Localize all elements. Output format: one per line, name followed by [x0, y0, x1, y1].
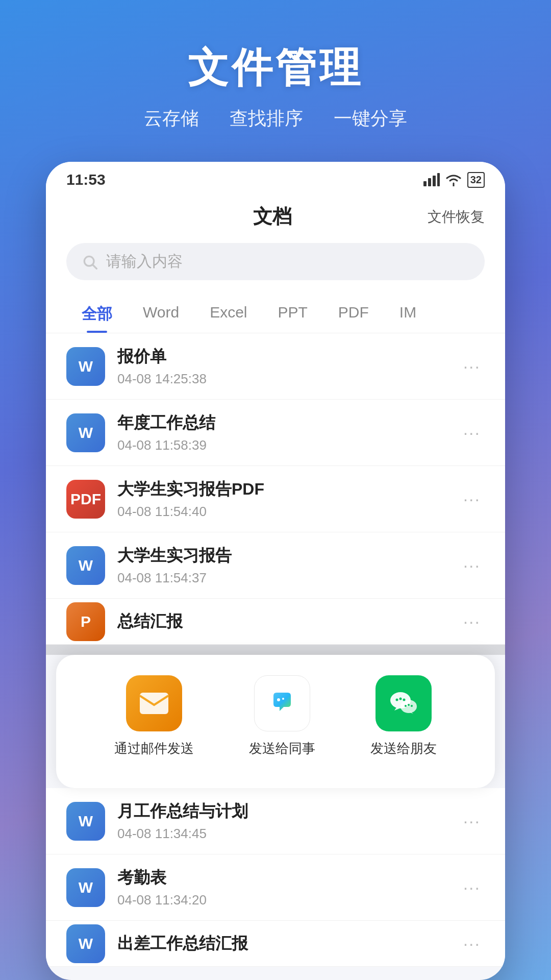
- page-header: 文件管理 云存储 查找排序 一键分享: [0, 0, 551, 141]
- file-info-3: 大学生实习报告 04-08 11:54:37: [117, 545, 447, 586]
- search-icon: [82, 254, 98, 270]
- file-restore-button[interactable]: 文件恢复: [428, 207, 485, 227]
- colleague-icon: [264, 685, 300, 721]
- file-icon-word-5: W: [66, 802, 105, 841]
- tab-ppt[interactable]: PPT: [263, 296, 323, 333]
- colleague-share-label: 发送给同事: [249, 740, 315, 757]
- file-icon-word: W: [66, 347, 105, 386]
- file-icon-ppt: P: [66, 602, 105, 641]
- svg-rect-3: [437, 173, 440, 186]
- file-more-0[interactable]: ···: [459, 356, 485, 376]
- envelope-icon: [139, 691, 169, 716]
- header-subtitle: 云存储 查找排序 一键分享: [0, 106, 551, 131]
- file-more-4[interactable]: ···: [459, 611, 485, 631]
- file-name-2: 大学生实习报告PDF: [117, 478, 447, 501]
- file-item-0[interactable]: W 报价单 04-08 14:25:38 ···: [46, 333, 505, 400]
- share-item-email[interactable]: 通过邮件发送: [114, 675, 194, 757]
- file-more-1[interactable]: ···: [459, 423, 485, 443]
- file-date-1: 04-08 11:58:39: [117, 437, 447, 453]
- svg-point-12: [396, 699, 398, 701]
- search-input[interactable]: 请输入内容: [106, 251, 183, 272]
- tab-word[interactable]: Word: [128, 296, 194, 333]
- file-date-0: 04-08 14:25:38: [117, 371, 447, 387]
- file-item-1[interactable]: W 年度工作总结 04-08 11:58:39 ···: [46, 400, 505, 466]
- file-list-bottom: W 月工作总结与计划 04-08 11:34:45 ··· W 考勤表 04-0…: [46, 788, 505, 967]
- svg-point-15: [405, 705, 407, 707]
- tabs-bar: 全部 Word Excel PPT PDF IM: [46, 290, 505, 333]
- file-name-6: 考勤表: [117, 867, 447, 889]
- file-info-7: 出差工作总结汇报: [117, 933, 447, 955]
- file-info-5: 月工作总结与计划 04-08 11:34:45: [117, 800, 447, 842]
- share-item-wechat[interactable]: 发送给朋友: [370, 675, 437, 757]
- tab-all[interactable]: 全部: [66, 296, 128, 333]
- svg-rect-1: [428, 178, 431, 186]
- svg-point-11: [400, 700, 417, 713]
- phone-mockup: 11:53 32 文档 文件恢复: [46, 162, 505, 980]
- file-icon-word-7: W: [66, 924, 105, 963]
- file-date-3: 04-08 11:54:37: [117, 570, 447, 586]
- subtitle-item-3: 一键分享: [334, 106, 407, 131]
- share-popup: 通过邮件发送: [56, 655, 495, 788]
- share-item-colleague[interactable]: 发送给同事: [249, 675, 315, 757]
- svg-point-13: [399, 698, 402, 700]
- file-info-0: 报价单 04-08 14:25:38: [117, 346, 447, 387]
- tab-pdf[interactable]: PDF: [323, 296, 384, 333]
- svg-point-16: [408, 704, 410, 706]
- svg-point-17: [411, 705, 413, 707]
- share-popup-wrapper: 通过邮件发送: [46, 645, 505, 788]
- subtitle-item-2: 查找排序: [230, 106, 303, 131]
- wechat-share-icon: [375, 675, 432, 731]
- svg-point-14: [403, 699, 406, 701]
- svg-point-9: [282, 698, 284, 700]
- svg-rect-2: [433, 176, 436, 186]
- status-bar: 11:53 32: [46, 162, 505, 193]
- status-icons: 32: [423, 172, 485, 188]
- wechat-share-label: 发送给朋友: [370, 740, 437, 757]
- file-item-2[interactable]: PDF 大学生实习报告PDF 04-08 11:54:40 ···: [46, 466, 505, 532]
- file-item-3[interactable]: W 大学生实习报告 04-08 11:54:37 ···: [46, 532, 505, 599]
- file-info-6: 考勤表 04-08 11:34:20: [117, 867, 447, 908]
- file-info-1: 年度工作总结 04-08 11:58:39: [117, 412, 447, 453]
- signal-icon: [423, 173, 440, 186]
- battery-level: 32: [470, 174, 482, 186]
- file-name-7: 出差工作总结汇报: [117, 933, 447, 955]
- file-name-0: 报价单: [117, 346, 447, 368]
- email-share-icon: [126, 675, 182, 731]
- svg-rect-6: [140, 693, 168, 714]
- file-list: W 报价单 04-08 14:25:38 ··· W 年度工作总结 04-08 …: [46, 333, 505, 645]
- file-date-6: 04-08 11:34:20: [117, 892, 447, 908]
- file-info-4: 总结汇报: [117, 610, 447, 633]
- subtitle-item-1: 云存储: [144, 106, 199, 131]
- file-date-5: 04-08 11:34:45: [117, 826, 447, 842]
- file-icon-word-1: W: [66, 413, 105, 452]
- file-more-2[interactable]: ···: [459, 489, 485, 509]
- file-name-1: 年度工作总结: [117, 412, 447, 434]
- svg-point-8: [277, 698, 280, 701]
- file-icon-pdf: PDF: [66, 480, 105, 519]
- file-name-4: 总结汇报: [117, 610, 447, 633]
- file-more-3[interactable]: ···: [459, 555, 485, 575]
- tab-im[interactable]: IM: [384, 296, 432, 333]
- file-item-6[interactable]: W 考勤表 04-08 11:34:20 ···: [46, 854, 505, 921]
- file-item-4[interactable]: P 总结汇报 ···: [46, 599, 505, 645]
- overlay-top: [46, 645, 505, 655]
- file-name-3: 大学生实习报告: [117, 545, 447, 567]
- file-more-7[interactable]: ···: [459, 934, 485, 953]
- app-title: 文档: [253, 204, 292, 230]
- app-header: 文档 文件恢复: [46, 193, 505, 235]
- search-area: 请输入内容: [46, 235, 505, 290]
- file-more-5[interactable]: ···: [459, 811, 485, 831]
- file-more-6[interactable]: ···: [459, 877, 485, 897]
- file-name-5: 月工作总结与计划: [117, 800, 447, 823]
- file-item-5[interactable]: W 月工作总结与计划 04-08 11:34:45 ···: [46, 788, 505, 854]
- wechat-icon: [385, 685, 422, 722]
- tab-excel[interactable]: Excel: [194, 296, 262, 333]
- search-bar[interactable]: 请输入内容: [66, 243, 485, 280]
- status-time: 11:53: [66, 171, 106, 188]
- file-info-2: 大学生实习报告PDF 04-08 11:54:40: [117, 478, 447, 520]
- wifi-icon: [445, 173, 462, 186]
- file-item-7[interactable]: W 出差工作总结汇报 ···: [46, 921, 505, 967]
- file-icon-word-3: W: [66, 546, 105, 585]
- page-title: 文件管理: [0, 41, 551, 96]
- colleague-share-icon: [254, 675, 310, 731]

——————————

An image-free, exact version of the listing above is required.

- Finished task:
Localize all elements. Output format: one per line, name followed by [x0, y0, x1, y1].
- page-header: 文件管理 云存储 查找排序 一键分享: [0, 0, 551, 141]
- file-info-3: 大学生实习报告 04-08 11:54:37: [117, 545, 447, 586]
- search-icon: [82, 254, 98, 270]
- file-restore-button[interactable]: 文件恢复: [428, 207, 485, 227]
- colleague-icon: [264, 685, 300, 721]
- file-icon-word-5: W: [66, 802, 105, 841]
- tab-ppt[interactable]: PPT: [263, 296, 323, 333]
- colleague-share-label: 发送给同事: [249, 740, 315, 757]
- file-icon-word: W: [66, 347, 105, 386]
- file-icon-ppt: P: [66, 602, 105, 641]
- svg-rect-3: [437, 173, 440, 186]
- file-more-0[interactable]: ···: [459, 356, 485, 376]
- envelope-icon: [139, 691, 169, 716]
- header-subtitle: 云存储 查找排序 一键分享: [0, 106, 551, 131]
- file-more-4[interactable]: ···: [459, 611, 485, 631]
- file-name-2: 大学生实习报告PDF: [117, 478, 447, 501]
- file-item-0[interactable]: W 报价单 04-08 14:25:38 ···: [46, 333, 505, 400]
- share-item-email[interactable]: 通过邮件发送: [114, 675, 194, 757]
- file-more-1[interactable]: ···: [459, 423, 485, 443]
- file-date-1: 04-08 11:58:39: [117, 437, 447, 453]
- svg-point-12: [396, 699, 398, 701]
- search-input[interactable]: 请输入内容: [106, 251, 183, 272]
- tab-word[interactable]: Word: [128, 296, 194, 333]
- file-date-0: 04-08 14:25:38: [117, 371, 447, 387]
- file-item-1[interactable]: W 年度工作总结 04-08 11:58:39 ···: [46, 400, 505, 466]
- file-list-bottom: W 月工作总结与计划 04-08 11:34:45 ··· W 考勤表 04-0…: [46, 788, 505, 967]
- svg-point-15: [405, 705, 407, 707]
- tabs-bar: 全部 Word Excel PPT PDF IM: [46, 290, 505, 333]
- file-name-6: 考勤表: [117, 867, 447, 889]
- file-info-7: 出差工作总结汇报: [117, 933, 447, 955]
- file-info-5: 月工作总结与计划 04-08 11:34:45: [117, 800, 447, 842]
- share-item-wechat[interactable]: 发送给朋友: [370, 675, 437, 757]
- tab-all[interactable]: 全部: [66, 296, 128, 333]
- svg-rect-1: [428, 178, 431, 186]
- svg-point-11: [400, 700, 417, 713]
- phone-mockup: 11:53 32 文档 文件恢复: [46, 162, 505, 980]
- file-icon-word-7: W: [66, 924, 105, 963]
- file-date-3: 04-08 11:54:37: [117, 570, 447, 586]
- subtitle-item-3: 一键分享: [334, 106, 407, 131]
- share-popup: 通过邮件发送: [56, 655, 495, 788]
- share-item-colleague[interactable]: 发送给同事: [249, 675, 315, 757]
- svg-point-13: [399, 698, 402, 700]
- file-info-0: 报价单 04-08 14:25:38: [117, 346, 447, 387]
- tab-pdf[interactable]: PDF: [323, 296, 384, 333]
- svg-point-16: [408, 704, 410, 706]
- svg-point-17: [411, 705, 413, 707]
- share-popup-wrapper: 通过邮件发送: [46, 645, 505, 788]
- subtitle-item-2: 查找排序: [230, 106, 303, 131]
- wechat-share-icon: [375, 675, 432, 731]
- svg-point-14: [403, 699, 406, 701]
- svg-point-9: [282, 698, 284, 700]
- svg-rect-2: [433, 176, 436, 186]
- status-bar: 11:53 32: [46, 162, 505, 193]
- status-icons: 32: [423, 172, 485, 188]
- wechat-share-label: 发送给朋友: [370, 740, 437, 757]
- file-item-2[interactable]: PDF 大学生实习报告PDF 04-08 11:54:40 ···: [46, 466, 505, 532]
- file-item-3[interactable]: W 大学生实习报告 04-08 11:54:37 ···: [46, 532, 505, 599]
- file-info-6: 考勤表 04-08 11:34:20: [117, 867, 447, 908]
- file-info-1: 年度工作总结 04-08 11:58:39: [117, 412, 447, 453]
- signal-icon: [423, 173, 440, 186]
- battery-level: 32: [470, 174, 482, 186]
- file-name-7: 出差工作总结汇报: [117, 933, 447, 955]
- file-name-0: 报价单: [117, 346, 447, 368]
- email-share-icon: [126, 675, 182, 731]
- svg-rect-6: [140, 693, 168, 714]
- file-list: W 报价单 04-08 14:25:38 ··· W 年度工作总结 04-08 …: [46, 333, 505, 645]
- file-date-6: 04-08 11:34:20: [117, 892, 447, 908]
- file-info-4: 总结汇报: [117, 610, 447, 633]
- subtitle-item-1: 云存储: [144, 106, 199, 131]
- file-date-5: 04-08 11:34:45: [117, 826, 447, 842]
- file-icon-word-1: W: [66, 413, 105, 452]
- file-more-2[interactable]: ···: [459, 489, 485, 509]
- file-name-1: 年度工作总结: [117, 412, 447, 434]
- svg-point-8: [277, 698, 280, 701]
- file-icon-pdf: PDF: [66, 480, 105, 519]
- file-name-4: 总结汇报: [117, 610, 447, 633]
- file-more-3[interactable]: ···: [459, 555, 485, 575]
- tab-im[interactable]: IM: [384, 296, 432, 333]
- file-item-6[interactable]: W 考勤表 04-08 11:34:20 ···: [46, 854, 505, 921]
- file-item-4[interactable]: P 总结汇报 ···: [46, 599, 505, 645]
- overlay-top: [46, 645, 505, 655]
- file-name-3: 大学生实习报告: [117, 545, 447, 567]
- file-more-7[interactable]: ···: [459, 934, 485, 953]
- app-title: 文档: [253, 204, 292, 230]
- app-header: 文档 文件恢复: [46, 193, 505, 235]
- search-area: 请输入内容: [46, 235, 505, 290]
- file-more-5[interactable]: ···: [459, 811, 485, 831]
- file-more-6[interactable]: ···: [459, 877, 485, 897]
- file-name-5: 月工作总结与计划: [117, 800, 447, 823]
- file-item-5[interactable]: W 月工作总结与计划 04-08 11:34:45 ···: [46, 788, 505, 854]
- wechat-icon: [385, 685, 422, 722]
- tab-excel[interactable]: Excel: [194, 296, 262, 333]
- search-bar[interactable]: 请输入内容: [66, 243, 485, 280]
- status-time: 11:53: [66, 171, 106, 188]
- file-info-2: 大学生实习报告PDF 04-08 11:54:40: [117, 478, 447, 520]
- wifi-icon: [445, 173, 462, 186]
- file-item-7[interactable]: W 出差工作总结汇报 ···: [46, 921, 505, 967]
- file-icon-word-3: W: [66, 546, 105, 585]
- page-title: 文件管理: [0, 41, 551, 96]
- colleague-share-icon: [254, 675, 310, 731]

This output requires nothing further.